Author: Brian Schmidt
Publisher: Routledge
Published: 2013-08-15
Total Pages: 193
ISBN-13: 1136319123
DOWNLOAD EBOOKThis book provides an authoritative account of the controversy about the first great debate in the field of International Relations. Of all the self-images of International Relations, none is as pervasive and enduring as the notion that a great debate pitting idealists against realists took place in the 1940s. The story of the first great debate continues to structure the contemporary identity of International Relations, yet in recent years revisionist historians have challenged the conventional wisdom that the field experienced such a debate.

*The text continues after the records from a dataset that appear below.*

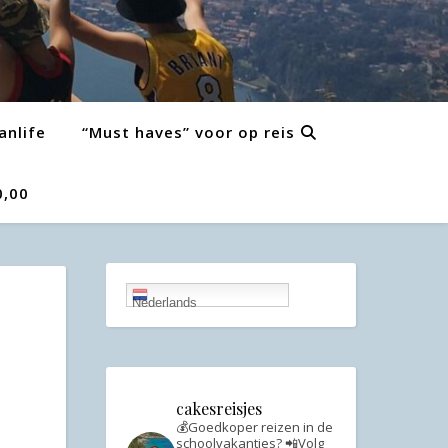
anlife
“Must haves” voor op reis
0,00
Nederlands
cakesreisjes
💰Goedkoper reizen in de
schoolvakanties?
📲Volg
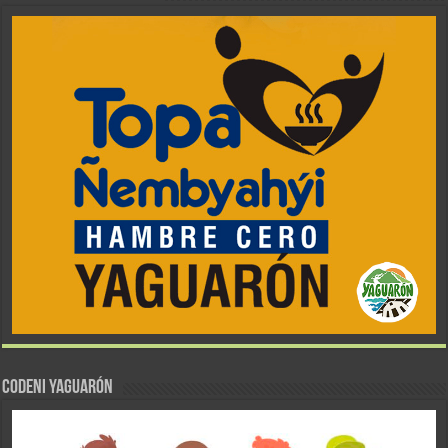
CODENI YAGUARÓN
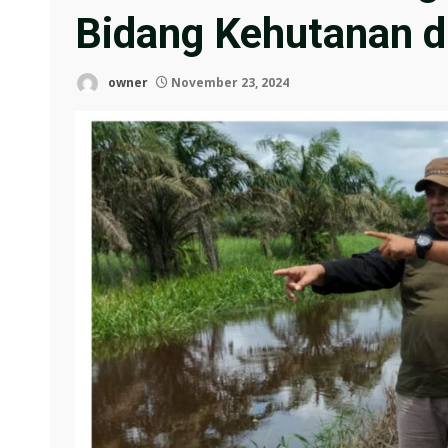
Bidang Kehutanan d
owner
November 23, 2024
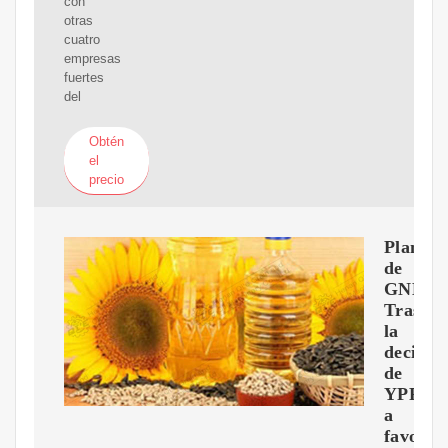
con
otras
cuatro
empresas
fuertes
del
Obtén
el
precio
Planta
de
GNL:
Tras
la
decisió
de
YPF
a
favor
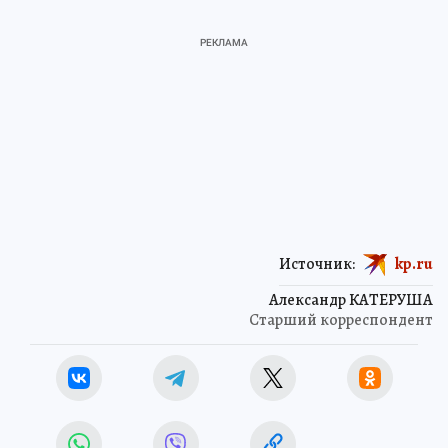
Источник:
kp.ru
Александр КАТЕРУША
Старший корреспондент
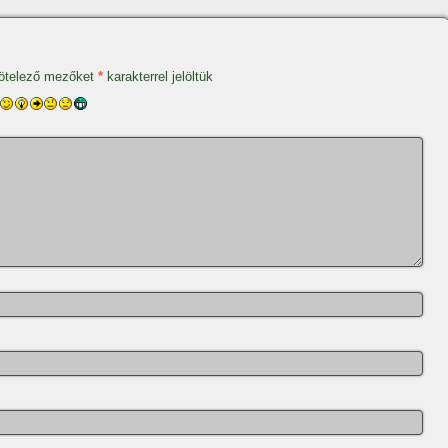
ötelező mezőket
*
karakterrel jelöltük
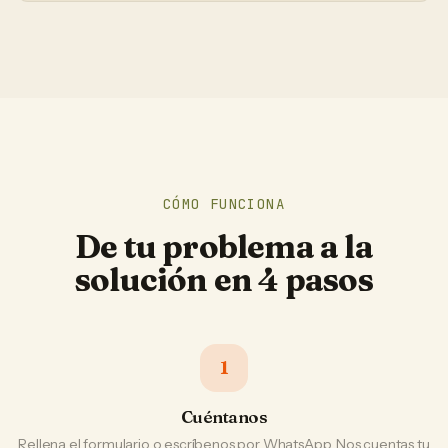
CÓMO FUNCIONA
De tu problema a la
solución en 4 pasos
1
Cuéntanos
Rellena el formulario o escríbenos por WhatsApp. Nos cuentas tu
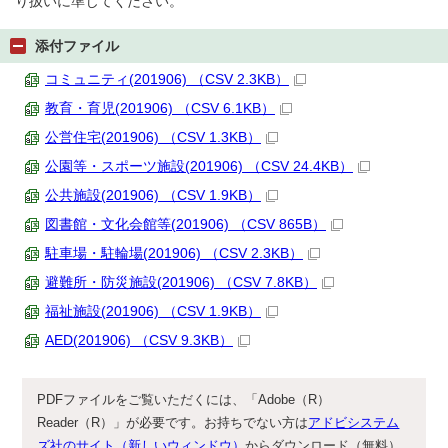
り扱いに準じてください。
添付ファイル
コミュニティ(201906) （CSV 2.3KB）
教育・育児(201906) （CSV 6.1KB）
公営住宅(201906) （CSV 1.3KB）
公園等・スポーツ施設(201906) （CSV 24.4KB）
公共施設(201906) （CSV 1.9KB）
図書館・文化会館等(201906) （CSV 865B）
駐車場・駐輪場(201906) （CSV 2.3KB）
避難所・防災施設(201906) （CSV 7.8KB）
福祉施設(201906) （CSV 1.9KB）
AED(201906) （CSV 9.3KB）
PDFファイルをご覧いただくには、「Adobe（R）
Reader（R）」が必要です。お持ちでない方は
アドビシステム
ズ社のサイト（新しいウィンドウ）
からダウンロード（無料）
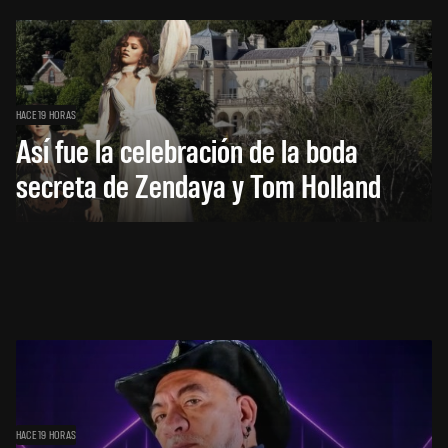
HACE 19 HORAS
Así fue la celebración de la boda
secreta de Zendaya y Tom Holland
HACE 19 HORAS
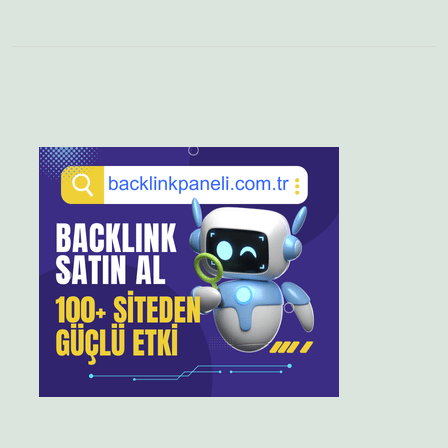
Sidebar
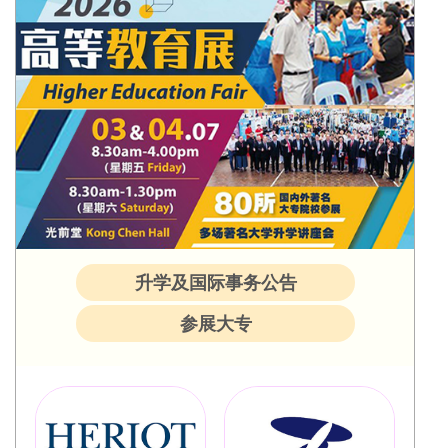
升学及国际事务公告
参展大专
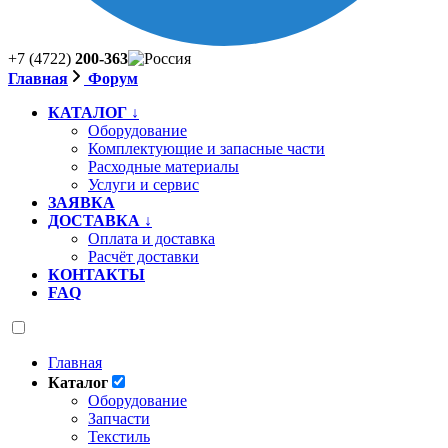
+7 (4722)
200-363
Главная
Форум
КАТАЛОГ ↓
Оборудование
Комплектующие и запасные части
Расходные материалы
Услуги и сервис
ЗАЯВКА
ДОСТАВКА ↓
Оплата и доставка
Расчёт доставки
КОНТАКТЫ
FAQ
Главная
Каталог
Оборудование
Запчасти
Текстиль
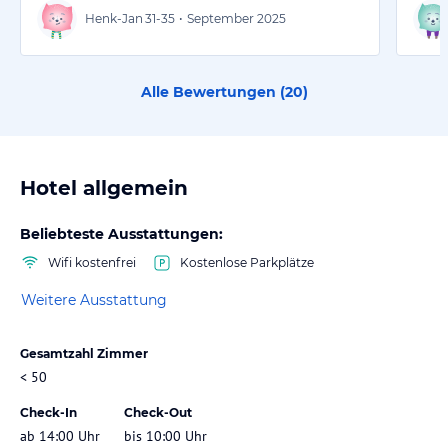
Henk-Jan
31-35
•
September 2025
Alle Bewertungen (
20
)
Hotel allgemein
Beliebteste Ausstattungen:
Wifi kostenfrei
Kostenlose Parkplätze
Weitere Ausstattung
Gesamtzahl Zimmer
< 50
Check-In
Check-Out
ab 14:00 Uhr
bis 10:00 Uhr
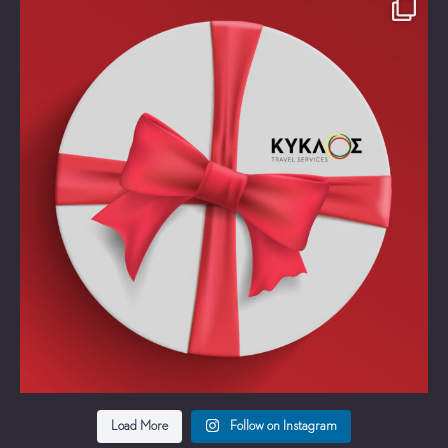
Take time off!!!!
Χάρισε στον εαυτό σου ένα
...
Load More
Follow on Instagram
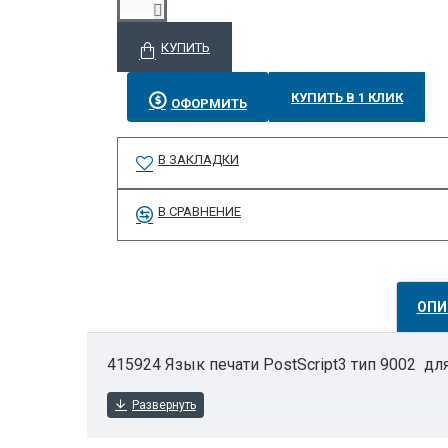
КУПИТЬ
КУПИТЬ В 1 КЛИК
ОФОРМИТЬ
В ЗАКЛАДКИ
В СРАВНЕНИЕ
ОПИ
415924 Язык печати PostScript3 тип 9002 д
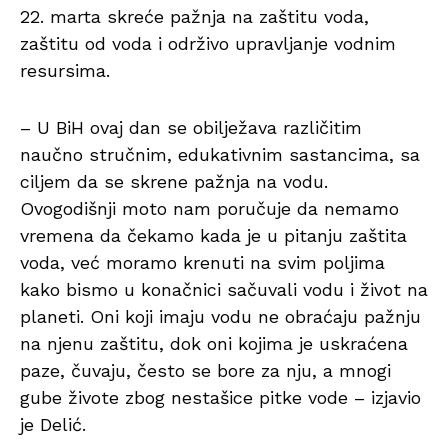
22. marta skreće pažnja na zaštitu voda,
zaštitu od voda i održivo upravljanje vodnim
resursima.
– U BiH ovaj dan se obilježava različitim
naučno stručnim, edukativnim sastancima, sa
ciljem da se skrene pažnja na vodu.
Ovogodišnji moto nam poručuje da nemamo
vremena da čekamo kada je u pitanju zaštita
voda, već moramo krenuti na svim poljima
kako bismo u konačnici sačuvali vodu i život na
planeti. Oni koji imaju vodu ne obraćaju pažnju
na njenu zaštitu, dok oni kojima je uskraćena
paze, čuvaju, često se bore za nju, a mnogi
gube živote zbog nestašice pitke vode – izjavio
je Delić.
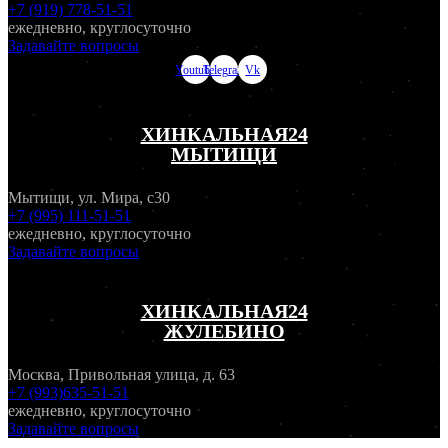
+7 (919) 778-51-51
ежедневно, круглосуточно
Задавайте вопросы
Youtube
Telegram
Vk
ХИНКАЛЬНАЯ24
МЫТИЩИ
Мытищи, ул. Мира, с30
+7 (995) 111-51-51
ежедневно, круглосуточно
Задавайте вопросы
ХИНКАЛЬНАЯ24
ЖУЛЕБИНО
Москва, Привольная улица, д. 63
+7 (993)635-51-51
ежедневно, круглосуточно
Задавайте вопросы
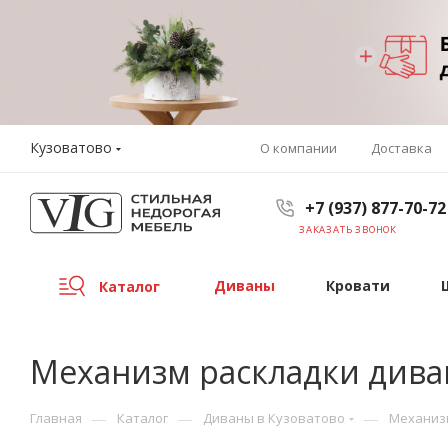
Кузоватово
О компании
Доставка
+7 (937) 877-70-72
ЗАКАЗАТЬ ЗВОНОК
Диваны
Кровати
Каталог
Механизм раскладки дива
—
—
—
Главная
Каталог
Диваны в Кузоватово
Механиз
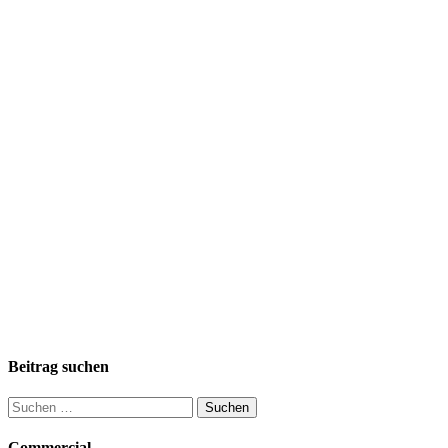
Beitrag suchen
Suchen
nach:
Commercial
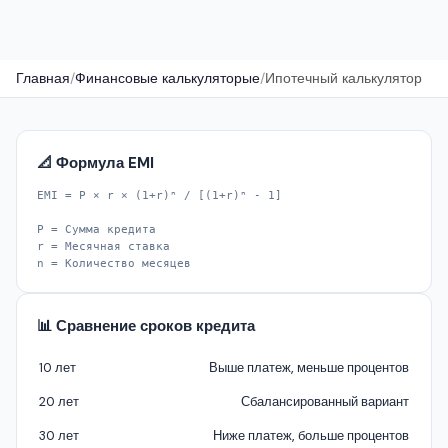
Главная
/
Финансовые калькуляторые
/
Ипотечный калькулятор
📐 Формула EMI
EMI = P × r × (1+r)ⁿ / [(1+r)ⁿ - 1]
P = Сумма кредита
r = Месячная ставка
n = Количество месяцев
📊 Сравнение сроков кредита
10 лет
Выше платеж, меньше процентов
20 лет
Сбалансированный вариант
30 лет
Ниже платеж, больше процентов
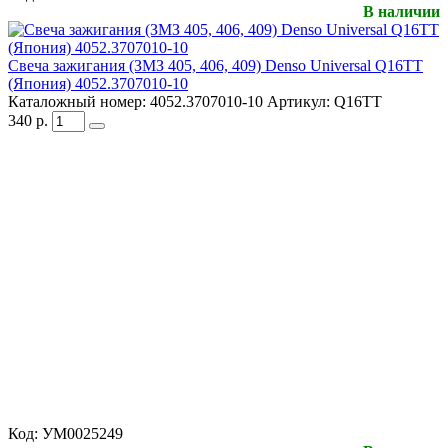
В наличии
Свеча зажигания (ЗМЗ 405, 406, 409) Denso Universal Q16TT
(Япония) 4052.3707010-10
Каталожный номер:
4052.3707010-10
Артикул:
Q16TT
340
р.
Код:
УМ0025249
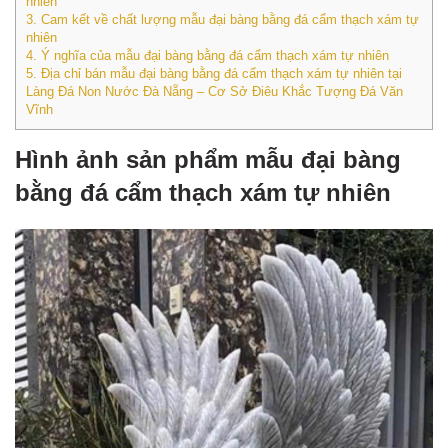
nhiên
3.
Cam kết về chất lượng mẫu đại bàng bằng đá cẩm thạch xám tự
nhiên
4.
Ý nghĩa của mẫu đại bàng bằng đá cẩm thạch xám tự nhiên
5.
Địa chỉ bán mẫu đại bàng bằng đá cẩm thạch xám tự nhiên tại
Làng Đá Non Nước Đà Nẵng – Cơ Sở Điêu Khắc Tượng Đá Văn
Vĩnh
Hình ảnh sản phẩm mẫu đại bàng
bằng đá cẩm thạch xám tự nhiên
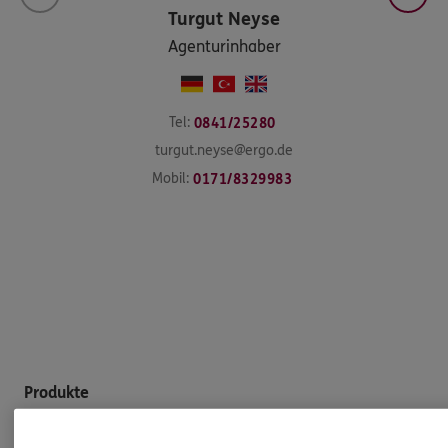
Turgut
Neyse
Agenturinhaber
Tel:
0841/25280
turgut.neyse@ergo.de
Mobil:
0171/8329983
Produkte
Zahnversicherungen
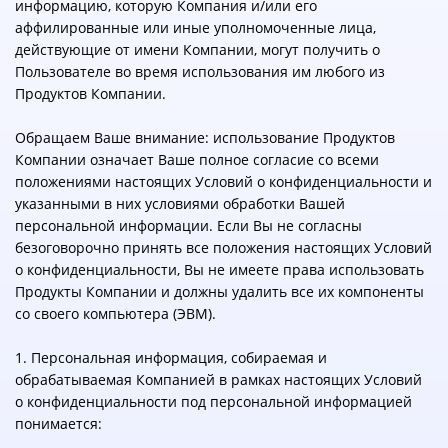
информацию, которую Компания и/или его
аффилированные или иные уполномоченные лица,
действующие от имени Компании, могут получить о
Пользователе во время использования им любого из
Продуктов Компании.
Обращаем Ваше внимание: использование Продуктов
Компании означает Ваше полное согласие со всеми
положениями настоящих Условий о конфиденциальности и
указанными в них условиями обработки Вашей
персональной информации. Если Вы не согласны
безоговорочно принять все положения настоящих Условий
о конфиденциальности, Вы не имеете права использовать
Продукты Компании и должны удалить все их компоненты
со своего компьютера (ЭВМ).
1. Персональная информация, собираемая и
обрабатываемая Компанией в рамках настоящих Условий
о конфиденциальности под персональной информацией
понимается:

Drawing on expert contributors working in Canada, Europe, the United Kingdom, and the United States, this book includes key participants in the historiographical controversy. The book assembles the existing scholarship and provides a thorough analysis of the status of the first great debate in the history of International Relations. It is an invaluable examination of the causes and future direction of idealist and realist arguments. International Relations and the First Great Debate will be of interest to students and scholars concerned with the foundations of International Relations.
Author: Martin Ceadel
Publisher: OUP Oxford
Published: 2000
Total Pages: 496
ISBN-13: 9780199241170
DOWNLOAD EBOOKBuilding on his previous authoritative work on the British peace movement, Ceadel has produced a definitive historical analysis of its era of maturity - from the Crimean War to the Second World War.